We identified all IBD patients with colonic SLs from 1996 to 2019 in a tertiary referral centre using the local histopathology database. Patients with neoplasia prior to SL diagnosis were excluded. Clinical data from patients’ charts were retrieved until June 2019. A subgroup of 135 SLs was reviewed by two pathologists. The log-rank analysis was used to compare the cumulative (advanced) neoplasia incidence in IBD patients with SL vs. IBD patients without SL undergoing surveillance in the same time period. Patients were censored at the end of surveillance or at colectomy.

Results

We identified 376 SLs in 204 IBD patients (61.9% ulcerative colitis (UC)). In the original reports, 91.9% was classified as a hyperplastic lesion. After histopathological review, 120/136 (88%) of the SLs were confirmed (16 were no SL). Of the 120 confirmed SLs, 62.2% was classified as a sessile SL, 37.8% as a hyperplastic lesion, and 0.8% as a traditional serrated adenoma. The mean time from IBD diagnosis to the first serrated lesion was 14.3 ( ± 12.3) years.

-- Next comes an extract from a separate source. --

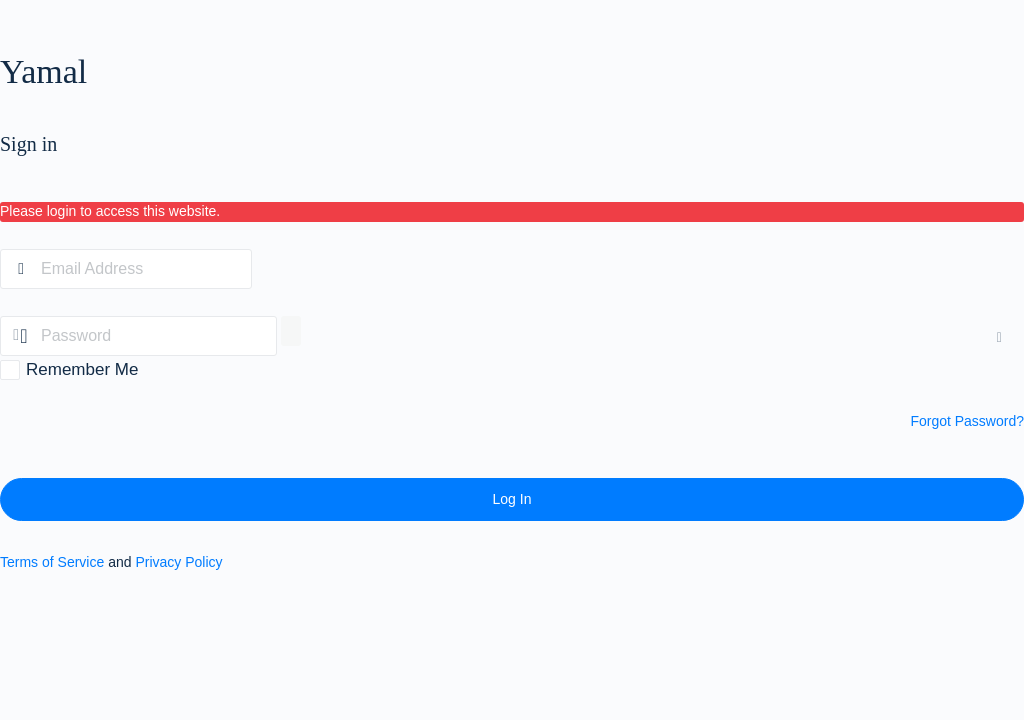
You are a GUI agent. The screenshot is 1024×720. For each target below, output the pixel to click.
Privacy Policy (178, 562)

A total of 41/204 (20.0%) of patients developed neoplasia (3 CRC, 3 HGD, and 35 LGD; including 2 HGD and 17 LGD at the moment of serrated lesion detection). In the 304 patients without SL (52.6% UC), 63 developed neoplasia (20.7%; 8 CRC, 5 HGD and 50 LGD). Patients who received follow-up colonoscopies after SL (n = 127) had an increased cumulative risk of neoplasia (p < 0.01), but no increased risk of advanced neoplasia (p = 0.50) compared with the group of IBD patients without SL (Figure 1).

Conclusion

The presence of SLs in IBD patients was associated with a relatively high risk of synchronous colorectal neoplasia as well as an increased risk of subsequent neoplasia, although not with an increased risk of advanced neoplasia. Histopathological review confirmed the SL diagnosis in the majority of lesions, although a large proportion of the hyperplastic lesions was reclassified as a sessile SL.